I propose an alternative by keeping the inspiration from the Elastic Search component.
The solr update is now encapsulated in a future, and the async callbacks are used to make everything coherent (in failure and in success).
Still using the elastic search code, I will provide a notion of operation, to allow the removal of documents.
Please, have a look.

ennru · 2018-08-27T10:12:58Z

Thank you for making the Solr connector non-blocking!

Now that the blocking call is executed asynchronously, you should take care of selecting a proper execution context for it - the global one is not a good choice.
A better default is using Akka's akka.stream.default-blocking-io-dispatcher and possibly making it configurable. For inspiration how to use it, look into JmsConsumerStage.

ennru · 2018-08-28T11:26:16Z

I've now understood that you can make the async stuff much simpler.

Select the IODispatcher for the stage

override protected def initialAttributes: Attributes = Attributes(ActorAttributes.IODispatcher)

Remove the ExecutionContext, Future and blocking from the client calls (the stage will execute on the IODispatcher)

This should make the code much simpler.

giena · 2018-08-28T14:44:58Z

@ennru : Not sure to see what you mean. Here a code snippet of the onPush method:
override def onPush(): Unit = {
queue.enqueue(grab(in))

state match {
  case Idle => {
    state = Sending
    val messages = (1 to settings.bufferSize).flatMap { _ =>
      queue.dequeueFirst(_ => true)
    }
    sendBulkToSolr(messages)
  }
  case _ => ()
}

tryPull()

}
Even if i use IODispatcher, i will send message 1 by 1, if sendBulkToSolr does not use Futures...
The ElasticSearch code does not use IODispatcher no more.
The best way to have the best performance with SolR is to batch updates. Not to scale horizontally with many threads with batch of one update.

ennru · 2018-08-29T07:38:36Z

Ah ok, I finally see how you are trying to add asynchronous updates to Solr. I'm afraid your solution will not be able to guarantee the order of updates to Solr, as Futures not necessarily are executed in the order they are created. Are you confident the client library is even thread-safe?

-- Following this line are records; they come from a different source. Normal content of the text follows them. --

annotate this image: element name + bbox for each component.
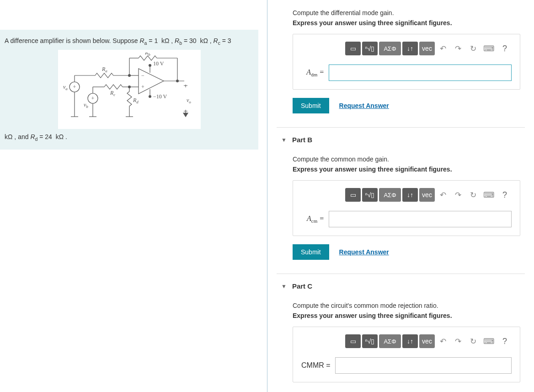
part-c-intro: Compute the circuit's common mode reject… — [293, 302, 525, 309]
svg-point-30 — [149, 64, 151, 67]
redo-button[interactable]: ↷ — [451, 334, 465, 348]
root-button[interactable]: ⁿ√▯ — [362, 42, 378, 55]
greek-button[interactable]: ΑΣΦ — [379, 42, 401, 55]
part-c-hint: Express your answer using three signific… — [293, 312, 525, 319]
subsup-button[interactable]: ↓↑ — [402, 42, 418, 55]
svg-text:vo: vo — [187, 97, 191, 104]
part-b-toolbar: ▭ ⁿ√▯ ΑΣΦ ↓↑ vec ↶ ↷ ↻ ⌨ ? — [301, 188, 512, 202]
svg-text:vb: vb — [84, 102, 88, 109]
undo-button[interactable]: ↶ — [436, 188, 450, 202]
part-b-title: Part B — [292, 136, 312, 144]
part-b-hint: Express your answer using three signific… — [293, 166, 525, 173]
svg-text:10 V: 10 V — [153, 60, 164, 67]
reset-button[interactable]: ↻ — [466, 334, 480, 348]
svg-text:Rd: Rd — [133, 97, 139, 104]
svg-text:+: + — [73, 84, 76, 90]
caret-down-icon: ▼ — [281, 283, 287, 290]
part-b-intro: Compute the common mode gain. — [293, 156, 525, 163]
reset-button[interactable]: ↻ — [466, 188, 480, 202]
part-b-var-label: Acm = — [301, 215, 324, 224]
help-button[interactable]: ? — [498, 188, 512, 202]
undo-button[interactable]: ↶ — [436, 334, 450, 348]
part-c-var-label: CMMR = — [301, 361, 331, 370]
svg-text:Rc: Rc — [110, 90, 115, 97]
root-button[interactable]: ⁿ√▯ — [362, 188, 378, 202]
part-c-header[interactable]: ▼ Part C — [277, 274, 525, 293]
part-c-toolbar: ▭ ⁿ√▯ ΑΣΦ ↓↑ vec ↶ ↷ ↻ ⌨ ? — [301, 334, 512, 348]
keyboard-button[interactable]: ⌨ — [481, 334, 497, 348]
part-c-answer-box: ▭ ⁿ√▯ ΑΣΦ ↓↑ vec ↶ ↷ ↻ ⌨ ? CMMR = — [293, 327, 520, 382]
answer-panel: Compute the differential mode gain. Expr… — [267, 0, 534, 392]
part-c-title: Part C — [292, 282, 312, 290]
part-b-input[interactable] — [329, 211, 512, 227]
problem-text-2: kΩ , and Rd = 24 kΩ . — [5, 133, 67, 140]
part-c-input[interactable] — [335, 357, 512, 374]
greek-button[interactable]: ΑΣΦ — [379, 334, 401, 348]
problem-text: A difference amplifier is shown below. S… — [5, 37, 231, 44]
problem-panel: A difference amplifier is shown below. S… — [0, 0, 267, 392]
root-button[interactable]: ⁿ√▯ — [362, 334, 378, 348]
part-a-hint: Express your answer using three signific… — [293, 19, 525, 27]
part-a-answer-box: ▭ ⁿ√▯ ΑΣΦ ↓↑ vec ↶ ↷ ↻ ⌨ ? Adm = — [293, 34, 520, 90]
svg-text:−: − — [141, 72, 144, 79]
part-b-request-answer-link[interactable]: Request Answer — [339, 248, 389, 256]
keyboard-button[interactable]: ⌨ — [481, 42, 497, 55]
templates-button[interactable]: ▭ — [345, 42, 361, 55]
svg-text:va: va — [63, 84, 68, 91]
vec-button[interactable]: vec — [419, 42, 435, 55]
part-a-intro: Compute the differential mode gain. — [293, 9, 525, 16]
vec-button[interactable]: vec — [419, 334, 435, 348]
redo-button[interactable]: ↷ — [451, 42, 465, 55]
svg-text:+: + — [141, 84, 144, 90]
svg-text:Ra: Ra — [101, 66, 107, 73]
redo-button[interactable]: ↷ — [451, 188, 465, 202]
part-b-answer-box: ▭ ⁿ√▯ ΑΣΦ ↓↑ vec ↶ ↷ ↻ ⌨ ? Acm = — [293, 180, 520, 236]
part-a-submit-button[interactable]: Submit — [293, 98, 329, 113]
subsup-button[interactable]: ↓↑ — [402, 334, 418, 348]
svg-point-33 — [149, 96, 151, 98]
templates-button[interactable]: ▭ — [345, 188, 361, 202]
greek-button[interactable]: ΑΣΦ — [379, 188, 401, 202]
part-a-var-label: Adm = — [301, 68, 324, 77]
help-button[interactable]: ? — [498, 334, 512, 348]
part-b-submit-button[interactable]: Submit — [293, 244, 329, 260]
keyboard-button[interactable]: ⌨ — [481, 188, 497, 202]
caret-down-icon: ▼ — [281, 137, 287, 143]
part-a-input[interactable] — [329, 64, 512, 81]
undo-button[interactable]: ↶ — [436, 42, 450, 55]
svg-text:+: + — [91, 95, 94, 102]
vec-button[interactable]: vec — [419, 188, 435, 202]
templates-button[interactable]: ▭ — [345, 334, 361, 348]
part-b-header[interactable]: ▼ Part B — [277, 127, 525, 146]
part-a-toolbar: ▭ ⁿ√▯ ΑΣΦ ↓↑ vec ↶ ↷ ↻ ⌨ ? — [301, 42, 512, 55]
help-button[interactable]: ? — [498, 42, 512, 55]
subsup-button[interactable]: ↓↑ — [402, 188, 418, 202]
svg-text:−10 V: −10 V — [153, 93, 167, 100]
problem-statement: A difference amplifier is shown below. S… — [0, 30, 258, 150]
svg-marker-43 — [183, 113, 188, 117]
part-a-request-answer-link[interactable]: Request Answer — [339, 102, 389, 109]
reset-button[interactable]: ↻ — [466, 42, 480, 55]
circuit-diagram: + va + vb — [5, 50, 254, 129]
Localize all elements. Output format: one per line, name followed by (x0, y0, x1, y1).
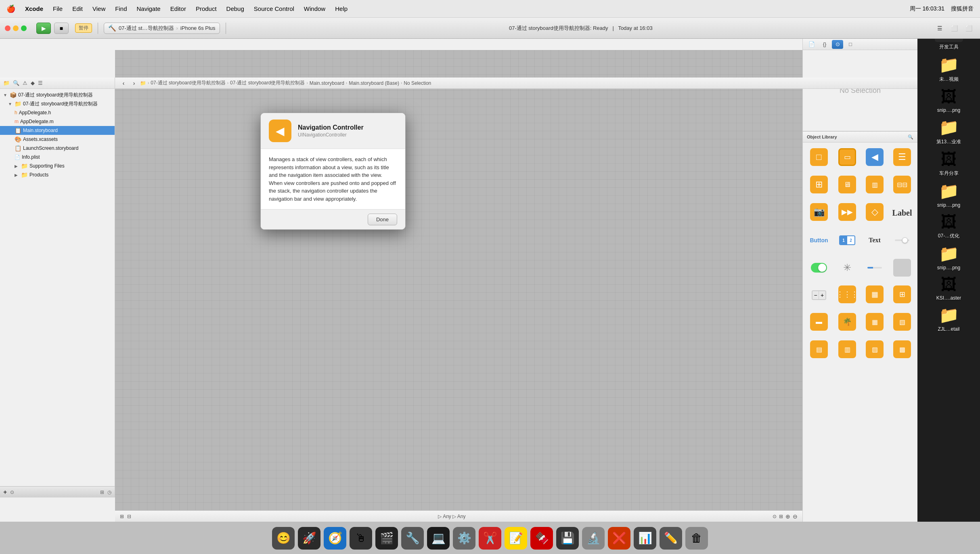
tree-item-supporting[interactable]: ▶ 📁 Supporting Files (0, 162, 115, 170)
obj-palm[interactable]: 🌴 (834, 310, 860, 336)
disclosure-supporting[interactable]: ▶ (15, 164, 19, 168)
sidebar-filter[interactable]: ⊙ (10, 489, 14, 495)
tree-item-products[interactable]: ▶ 📁 Products (0, 170, 115, 179)
object-library-search-icon[interactable]: 🔍 (908, 134, 913, 140)
obj-bar-item[interactable]: ▦ (862, 310, 888, 336)
dock-finder[interactable]: 😊 (272, 527, 295, 550)
disclosure-products[interactable]: ▶ (15, 173, 19, 177)
obj-more-3[interactable]: ▨ (862, 337, 888, 363)
dock-tools[interactable]: 🔧 (401, 527, 424, 550)
run-button[interactable]: ▶ (36, 23, 51, 34)
obj-segmented[interactable]: 1 2 (834, 227, 860, 253)
obj-tab-bar-vc[interactable]: ⊟⊟ (889, 172, 915, 198)
obj-3d-view[interactable]: ◇ (862, 200, 888, 226)
disclosure-project[interactable]: ▼ (8, 102, 13, 106)
obj-table-view-controller[interactable]: ☰ (889, 145, 915, 171)
tree-item-assets[interactable]: 🎨 Assets.xcassets (0, 135, 115, 144)
menu-view[interactable]: View (92, 5, 105, 12)
menu-debug[interactable]: Debug (226, 5, 244, 12)
zoom-out-icon[interactable]: ⊖ (793, 513, 798, 520)
inspector-tab-quick[interactable]: {} (819, 40, 830, 49)
main-canvas[interactable]: ◀ Navigation Controller UINavigationCont… (115, 50, 802, 510)
tree-item-launchscreen[interactable]: 📋 LaunchScreen.storyboard (0, 144, 115, 153)
grid-icon[interactable]: ⊟ (127, 514, 131, 519)
breadcrumb-item-2[interactable]: 07-通过 storyboard使用导航控制器 (151, 80, 225, 86)
menu-file[interactable]: File (53, 5, 63, 12)
dock-prefs[interactable]: ⚙️ (453, 527, 475, 550)
desktop-item-ksi[interactable]: 🖼 KSI….aster (929, 275, 969, 301)
breadcrumb-back[interactable]: ‹ (119, 79, 128, 88)
obj-collection-vc[interactable]: ⊞ (805, 172, 833, 198)
folder-icon[interactable]: 📁 (3, 80, 10, 86)
obj-button[interactable]: Button (805, 227, 833, 253)
obj-more-2[interactable]: ▥ (834, 337, 860, 363)
obj-label[interactable]: Label (889, 200, 915, 226)
obj-page-vc[interactable]: 🖥 (834, 172, 860, 198)
disclosure-root[interactable]: ▼ (3, 93, 8, 97)
menu-help[interactable]: Help (335, 5, 348, 12)
obj-table-view[interactable]: ⋮⋮⋮ (834, 282, 860, 308)
obj-slider[interactable] (889, 227, 915, 253)
view-as-icon[interactable]: ⊞ (120, 514, 124, 519)
dock-wps[interactable]: 🍫 (530, 527, 553, 550)
obj-bar-btn[interactable]: ▧ (889, 310, 915, 336)
obj-collection-view[interactable]: ⊞ (889, 282, 915, 308)
report-icon[interactable]: ☰ (38, 80, 43, 86)
minimize-button[interactable] (13, 25, 19, 31)
obj-more-1[interactable]: ▤ (805, 337, 833, 363)
obj-av-player[interactable]: ▶▶ (834, 200, 860, 226)
inspector-tab-identity[interactable]: ⊙ (832, 40, 843, 49)
desktop-item-snip3[interactable]: 🖼 07-…优化 (929, 213, 969, 239)
dock-video[interactable]: 🎬 (375, 527, 398, 550)
desktop-item-snip2[interactable]: 🖼 车丹分享 (929, 150, 969, 177)
dock-terminal[interactable]: 💻 (427, 527, 450, 550)
sidebar-history[interactable]: ◷ (107, 489, 111, 495)
dock-edit[interactable]: ✏️ (660, 527, 682, 550)
breadcrumb-item-6[interactable]: No Selection (404, 80, 431, 86)
obj-activity[interactable]: ✳ (834, 255, 860, 281)
apple-menu[interactable]: 🍎 (6, 4, 15, 13)
breadcrumb-item-4[interactable]: Main.storyboard (310, 80, 344, 86)
obj-textfield[interactable]: Text (862, 227, 888, 253)
dock-safari[interactable]: 🧭 (324, 527, 346, 550)
menu-xcode[interactable]: Xcode (25, 5, 43, 12)
tree-item-infoplist[interactable]: 📄 Info.plist (0, 153, 115, 162)
tree-item-root[interactable]: ▼ 📦 07-通过 storyboard使用导航控制器 (0, 90, 115, 99)
menu-edit[interactable]: Edit (72, 5, 83, 12)
inspector-tab-attributes[interactable]: □ (845, 40, 856, 49)
obj-progress[interactable] (862, 255, 888, 281)
desktop-item-snip1[interactable]: 🖼 snip….png (929, 88, 969, 113)
dock-launchpad[interactable]: 🚀 (298, 527, 320, 550)
breakpoint-icon[interactable]: ◆ (31, 80, 35, 86)
dock-trash[interactable]: 🗑 (685, 527, 708, 550)
dock-preview[interactable]: 🔬 (582, 527, 605, 550)
menu-navigate[interactable]: Navigate (136, 5, 160, 12)
obj-toolbar[interactable]: ▬ (805, 310, 833, 336)
tree-item-appdelegatem[interactable]: m AppDelegate.m (0, 117, 115, 126)
maximize-button[interactable] (21, 25, 27, 31)
menu-editor[interactable]: Editor (170, 5, 186, 12)
grid-toggle[interactable]: ⊞ (779, 514, 783, 519)
obj-stepper[interactable]: − + (805, 282, 833, 308)
dock-xmind[interactable]: ✂️ (479, 527, 501, 550)
obj-gray-view[interactable] (889, 255, 915, 281)
desktop-item-folder4[interactable]: 📁 snip….png (929, 244, 969, 271)
desktop-item-folder2[interactable]: 📁 第13…业准 (929, 118, 969, 145)
search-icon[interactable]: 🔍 (13, 80, 19, 86)
pause-badge[interactable]: 暂停 (75, 23, 92, 33)
tree-item-appdelegateh[interactable]: h AppDelegate.h (0, 108, 115, 117)
scheme-selector[interactable]: 🔨 07-通过 st…导航控制器 › iPhone 6s Plus (104, 23, 220, 34)
menu-find[interactable]: Find (115, 5, 127, 12)
add-file-button[interactable]: + (3, 489, 7, 496)
zoom-in-icon[interactable]: ⊕ (785, 513, 790, 520)
desktop-item-folder3[interactable]: 📁 snip….png (929, 182, 969, 208)
popup-done-button[interactable]: Done (368, 214, 397, 225)
breadcrumb-item-1[interactable]: 📁 (140, 80, 146, 86)
desktop-item-zjl[interactable]: 📁 ZJL…etail (929, 306, 969, 332)
obj-view-outline[interactable]: ▭ (834, 145, 860, 171)
close-button[interactable] (5, 25, 10, 31)
dock-black[interactable]: 💾 (556, 527, 579, 550)
menu-source-control[interactable]: Source Control (254, 5, 294, 12)
warning-icon[interactable]: ⚠ (23, 80, 27, 86)
dock-err[interactable]: ❌ (608, 527, 630, 550)
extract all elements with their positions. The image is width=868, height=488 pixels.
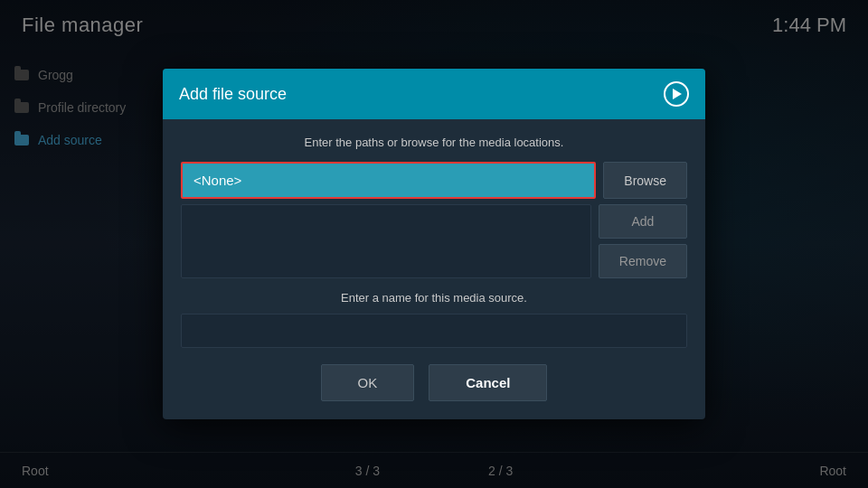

For Elasticsearch client API is prepared for this use-case, it is not added by Alpakka.

If you can ignore the order of updates to Solr in your use-case, you might construct a flow using the Graph DSL, that runs several Solr stages in parallel.

giena · 2018-08-29T09:14:05Z

It is why i use getAsyncCallback on the completion (success or failure) of my future. Since my batch is ordered and the buffer is managed by onPush, all my updates from a source will be ordered in my sink. There is no doubt. For me the client is thread safe (used by us in multithreaded application since some years), ans thus, if we cannot guarantee the order as you said, the elastic search implementation can't do it too. This is the same code.

ennru · 2018-08-29T11:26:31Z

I'm not sure what you're referring to in the Elasticsearch way of doing this. The Alpakka Elasticsearch connector sends all operations as one JSON using the ES client's performRequestAsync (see https://github.com/akka/alpakka/blob/master/elasticsearch/src/main/scala/akka/stream/alpakka/elasticsearch/ElasticsearchFlowStage.scala#L299).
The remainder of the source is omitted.